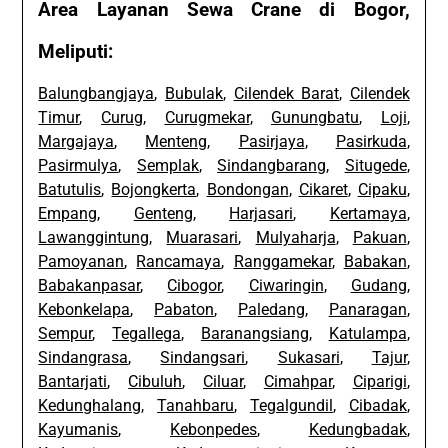
Area Layanan Sewa Crane di Bogor,
Meliputi:
Balungbangjaya
,
Bubulak
,
Cilendek Barat
,
Cilendek
Timur
,
Curug
,
Curugmekar
,
Gunungbatu
,
Loji
,
Margajaya
,
Menteng
,
Pasirjaya
,
Pasirkuda
,
Pasirmulya
,
Semplak
,
Sindangbarang
,
Situgede
,
Batutulis
,
Bojongkerta
,
Bondongan
,
Cikaret
,
Cipaku
,
Empang
,
Genteng
,
Harjasari
,
Kertamaya
,
Lawanggintung
,
Muarasari
,
Mulyaharja
,
Pakuan
,
Pamoyanan
,
Rancamaya
,
Ranggamekar
,
Babakan
,
Babakanpasar
,
Cibogor
,
Ciwaringin
,
Gudang
,
Kebonkelapa
,
Pabaton
,
Paledang
,
Panaragan
,
Sempur
,
Tegallega
,
Baranangsiang
,
Katulampa
,
Sindangrasa
,
Sindangsari
,
Sukasari
,
Tajur
,
Bantarjati
,
Cibuluh
,
Ciluar
,
Cimahpar
,
Ciparigi
,
Kedunghalang
,
Tanahbaru
,
Tegalgundil
,
Cibadak
,
Kayumanis
,
Kebonpedes
,
Kedungbadak
,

******

§ **ACTION ITEM**
With the pictures left out, transcribe the material exactly.

§ **YOUR RESPONSE**
Area Layanan Sewa Crane di Bogor,
Meliputi:
Balungbangjaya
,
Bubulak
,
Cilendek Barat
,
Cilendek
Timur
,
Curug
,
Curugmekar
,
Gunungbatu
,
Loji
,
Margajaya
,
Menteng
,
Pasirjaya
,
Pasirkuda
,
Pasirmulya
,
Semplak
,
Sindangbarang
,
Situgede
,
Batutulis
,
Bojongkerta
,
Bondongan
,
Cikaret
,
Cipaku
,
Empang
,
Genteng
,
Harjasari
,
Kertamaya
,
Lawanggintung
,
Muarasari
,
Mulyaharja
,
Pakuan
,
Pamoyanan
,
Rancamaya
,
Ranggamekar
,
Babakan
,
Babakanpasar
,
Cibogor
,
Ciwaringin
,
Gudang
,
Kebonkelapa
,
Pabaton
,
Paledang
,
Panaragan
,
Sempur
,
Tegallega
,
Baranangsiang
,
Katulampa
,
Sindangrasa
,
Sindangsari
,
Sukasari
,
Tajur
,
Bantarjati
,
Cibuluh
,
Ciluar
,
Cimahpar
,
Ciparigi
,
Kedunghalang
,
Tanahbaru
,
Tegalgundil
,
Cibadak
,
Kayumanis
,
Kebonpedes
,
Kedungbadak
,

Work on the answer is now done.